Two consumer groups on Wednesday asked the Federal Communications Commission to limit the national subscriber reach of any one cable TV company to between 10 % and 20%.
The request from the Consumer Federation of America (CFA) and the Center for Media Education (CME) came on the deadline for interested parties to file comments asking the FCC to reconsider rules that limit the concentration of cable companies.
In September, the FCC issued “horizontal ownership” rules, allowing any one cable company to serve up to 30% of all cable homes nationwide. The decision was considered favorable to Tele-Communications Inc., the nation’s largest cable operator, which has a national reach of 27%, according to CFA legislative counsel Bradley Stillman.

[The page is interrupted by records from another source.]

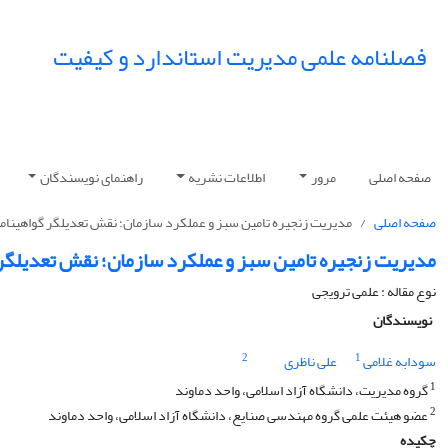
فصلنامه علمی مدیریت استاندارد و کیفیت
صفحه اصلی
مرور
اطلاعات نشریه
راهنمای نویسندگان
صفحه اصلی
مدیریت زنجیره تامین سبز و عملکرد سازمان؛ نقش تعدیلگر گواهینامه
مدیریت زنجیره تامین سبز و عملکرد سازمان؛ نقش تعدیلگر 
نوع مقاله : علمی ترویجی
نویسندگان
2
1
سودابه غلامی
علی ناظری
1
گروه مدیریت، دانشگاه آزاد اسلامی، واحد دماوند
2
عضو هیئت علمی گروه مهندسی صنایع، دانشگاه آزاد اسلامی، واحد دماوند
چکیده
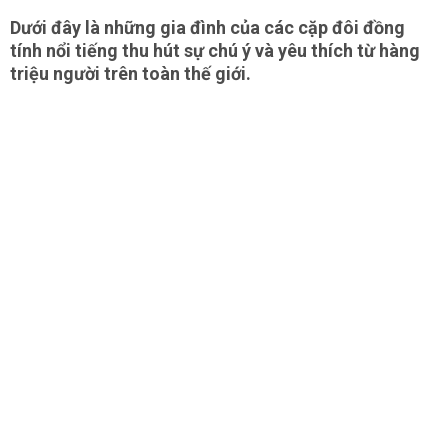
Dưới đây là những gia đình của các cặp đôi đồng
tính nổi tiếng thu hút sự chú ý và yêu thích từ hàng
triệu người trên toàn thế giới.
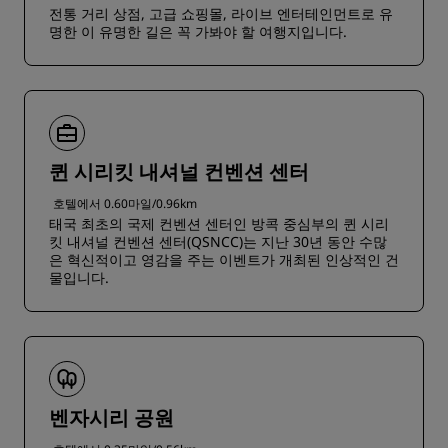
전통 거리 상점, 고급 쇼핑몰, 라이브 엔터테인먼트로 유
명한 이 유명한 길은 꼭 가봐야 할 여행지입니다.
퀸 시리킷 내셔널 컨벤션 센터
호텔에서 0.60마일/0.96km
태국 최초의 국제 컨벤션 센터인 방콕 중심부의 퀸 시리
킷 내셔널 컨벤션 센터(QSNCC)는 지난 30년 동안 수많
은 혁신적이고 영감을 주는 이벤트가 개최된 인상적인 건
물입니다.
벤자시리 공원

The consumer groups also urged the FCC to limit to 20% the number of channels in which a cable system could hold a financial interest. Under the FCC’s September ruling, individual systems could hold a “vertical ownership” interest in up to 40% of its channels.
CFA and CME also recommended the FCC place a cap on the number of subscribers that can be served by a merged telephone and cable company.
“We call upon (new FCC chairman) Reed Hundt to reverse the commission’s 12 years of wholesale media industry deregulation and adopt new rules designed to protect both consumers and independent programmers,” said CME executive director Jeff Chester.